RECORDS FOR PROCESSING.
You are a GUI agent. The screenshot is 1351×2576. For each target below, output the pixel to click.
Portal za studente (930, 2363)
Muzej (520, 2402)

* * *

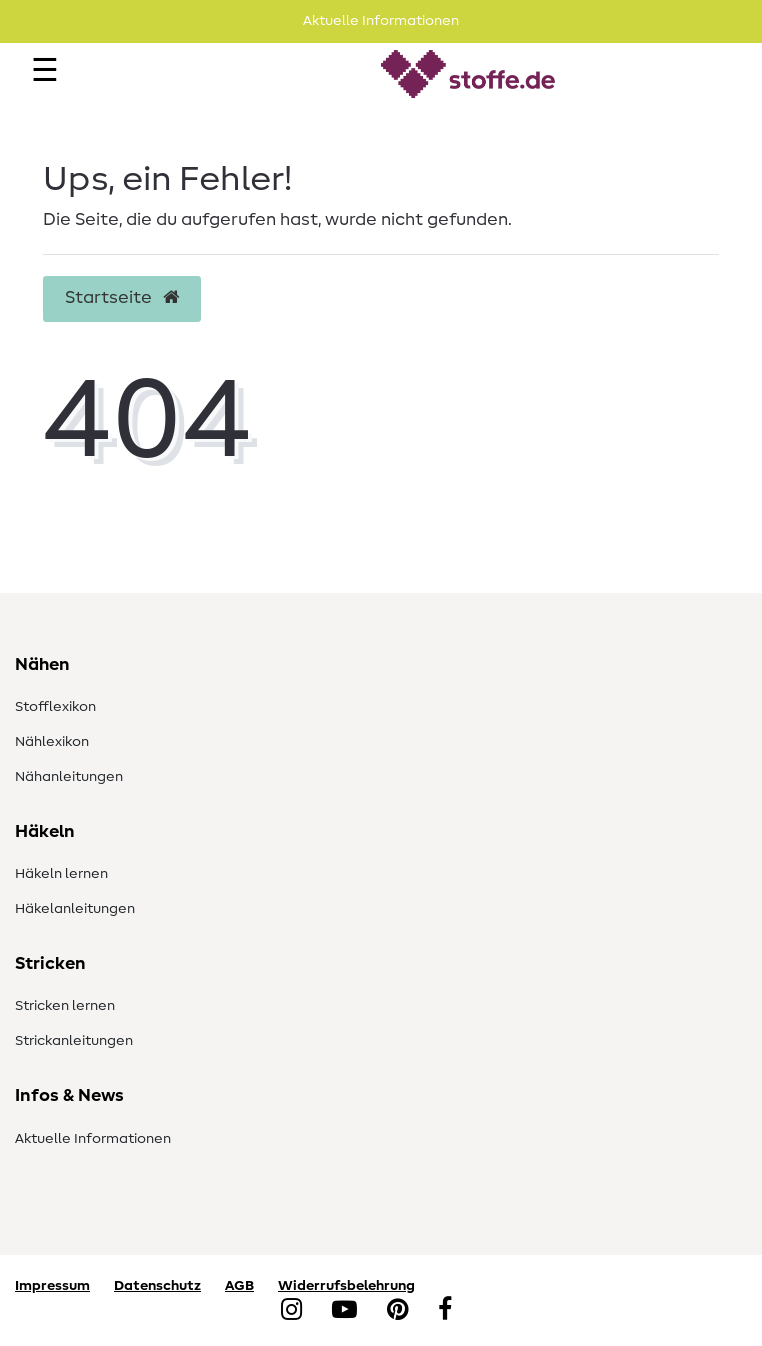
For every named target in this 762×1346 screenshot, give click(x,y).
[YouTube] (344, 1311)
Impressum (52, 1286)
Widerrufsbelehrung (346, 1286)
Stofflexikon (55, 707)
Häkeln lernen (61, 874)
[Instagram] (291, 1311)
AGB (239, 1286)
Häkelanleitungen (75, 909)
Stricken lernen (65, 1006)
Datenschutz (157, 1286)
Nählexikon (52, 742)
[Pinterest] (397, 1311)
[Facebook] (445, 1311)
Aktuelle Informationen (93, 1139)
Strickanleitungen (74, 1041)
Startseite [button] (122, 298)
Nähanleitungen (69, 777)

PROBLEM TO SOLVE.
Go through the listing above and write out exactly the lines starting with the one holding "AGB (239, 1286)" and running through the one holding "Nähanleitungen (69, 777)", ends included, and no others.

SOLUTION TO THE PROBLEM.
AGB (239, 1286)
Häkelanleitungen (75, 909)
Stricken lernen (65, 1006)
Datenschutz (157, 1286)
Nählexikon (52, 742)
[Pinterest] (397, 1311)
[Facebook] (445, 1311)
Aktuelle Informationen (93, 1139)
Strickanleitungen (74, 1041)
Startseite [button] (122, 298)
Nähanleitungen (69, 777)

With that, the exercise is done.